Economic growth in the Middle East and North Africa (MENA) region is expected to rebound to 4% in 2025, but will hinge on a phase out of oil production cuts and headwinds subsiding, including from conflicts, stated the International Monetary Fund (IMF).
Growth in the region will remain “sluggish” at 2.1% in 2024, according to the IMF’s latest Regional Economic Outlook, launched in Dubai, lower than earlier projections as geopolitical and macroeconomic factors weigh.
The IMF cautioned that risks to the outlook for the whole region, including the Caucasus and Central Asia, “remain tilted to the downside,” and called for an acceleration of structural reforms, including in governance and labour markets, to lift prospects for medium term growth.
For 2024, the IMF has revised MENA’s growth estimate downwards by 0.6% from April’s report, mainly due to the extension of the Gaza conflict and further extensions of OPEC+ voluntary oil production cuts.
Jihad Azour, the IMF’s director for the Middle East and Central Asia department, told Reuters that the “good news” was that inflation was gradually being brought under control across the region, and expected to average the 3% target rate in 2024, except Egypt, Iran and Sudan.
“However, the outlook varies considerably across the MENA region, with oil exporting countries expected to cope better with potential risks, supported by strong non-oil sector growth,” Azour added.
Amid lower oil prices and production in 2024, non-oil growth in the Gulf Cooperation Council (GCC) region, has mostly outperformed overall growth as government-led investment programmes help drive domestic demand. However, MENA-based oil importers remain more vulnerable to ongoing conflicts and high financing needs.
“Even as these issues gradually abate, uncertainty remains high and structural gaps will likely hold back productivity growth in many economies over the forecast horizon,” the IMF report noted.
The IMF has approved USD 13.4 billion in new funding to Middle East and Central Asian countries since January 2024, including for programmes in Egypt, Jordan and Pakistan. However, the apex global monetary body once again warned of a “dire situation” in war-hit Palestine and Lebanon.
“Lebanon and Palestine are in a dire situation. In the case of Lebanon, more than one-quarter of the Lebanese population is displaced,” Azour told The National during a separate interview.
The Gaza conflict has devastated Palestine’s economy, with infrastructure, housing and schools destroyed. More than 43,100 people have died, with thousands more injured, since the war began between Hamas and Israel on October 7, 2023.
“The conflict had a major impact on Palestine, on Lebanon, relative impact on other neighbouring countries, Jordan, Egypt, and indirect impact on the rest of the region through trade and through oil and gas,” Azour observed.

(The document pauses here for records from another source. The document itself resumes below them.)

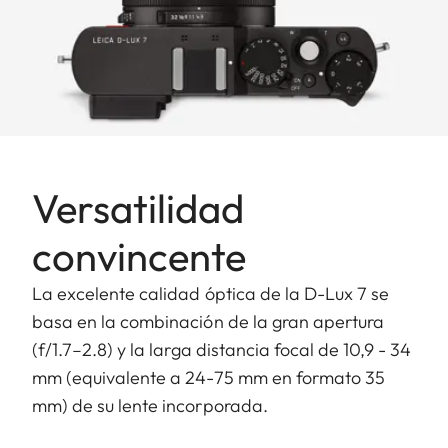
Versatilidad
convincente
La excelente calidad óptica de la D-Lux 7 se
basa en la combinación de la gran apertura
(f/1.7–2.8) y la larga distancia focal de 10,9 - 34
mm (equivalente a 24-75 mm en formato 35
mm) de su lente incorporada.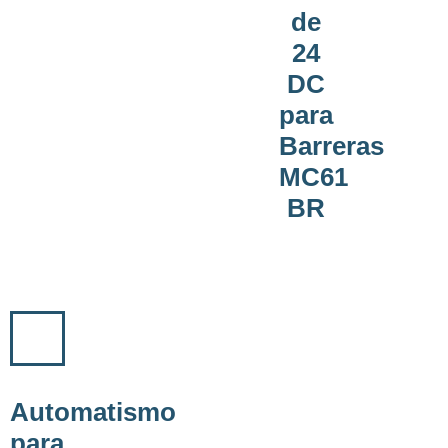
de
24
DC
para
Barreras
MC61
BR
Automatismo
para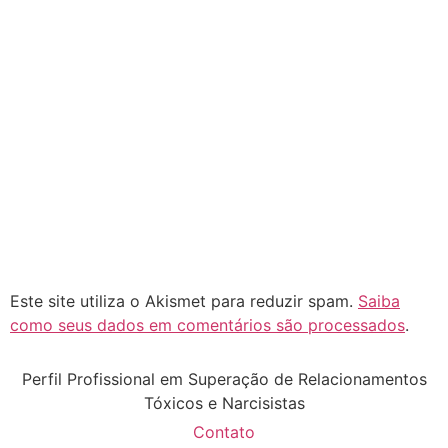
Este site utiliza o Akismet para reduzir spam.
Saiba
como seus dados em comentários são processados
.
Perfil Profissional em Superação de Relacionamentos
Tóxicos e Narcisistas
Contato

In the first half of 2024, Gaza’s GDP fell by about 86%, while the occupied West Bank’s first-half GDP declined by 25%, the IMF said. The conflict, also involving Hezbollah, damaged Lebanon’s economy as well, with analysts projecting the country’s economy to contract by up to 25% by the year-end.

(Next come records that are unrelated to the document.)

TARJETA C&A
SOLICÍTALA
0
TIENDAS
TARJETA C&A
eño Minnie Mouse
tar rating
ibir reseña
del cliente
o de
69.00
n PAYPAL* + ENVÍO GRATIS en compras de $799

Vital sectors of Lebanon’s economy from agriculture to tourism are destroyed and critical infrastructure has been damaged as the conflict rages on.
Lebanon was already grappling with what the World Bank has called one of the worst global financial crises since the middle of the 19th century. The government defaulted on about USD 31 billion of Eurobonds in March 2020, with its currency sinking more than 90% against the dollar on the black market.
The country has yet to enforce critical structural and financial reforms required to unlock USD 3 billion of assistance from the IMF, as well as billions in aid from other international donors.
In Egypt, more than 70% of the revenue of the Suez Canal was cancelled amounting to USD 5-6 billion because of the trade uncertainty, arising due to the Gaza crisis and the resultant Houthi activities on the Red Sea.
“However, the Arab world’s most populous country is moving forward with its reform programme, which is gradually helping reduce inflation, and we hope that next year, it will bring more growth,” Azour said.
The IMF approved an initial loan of USD 3 billion to Egypt in 2022, before increasing it to USD 8 billion in March 2024. Cairo was required to enact certain reforms, including introducing a free-floating currency exchange regime, reducing food subsidies, tightening monetary policy and enhancing private sector competition.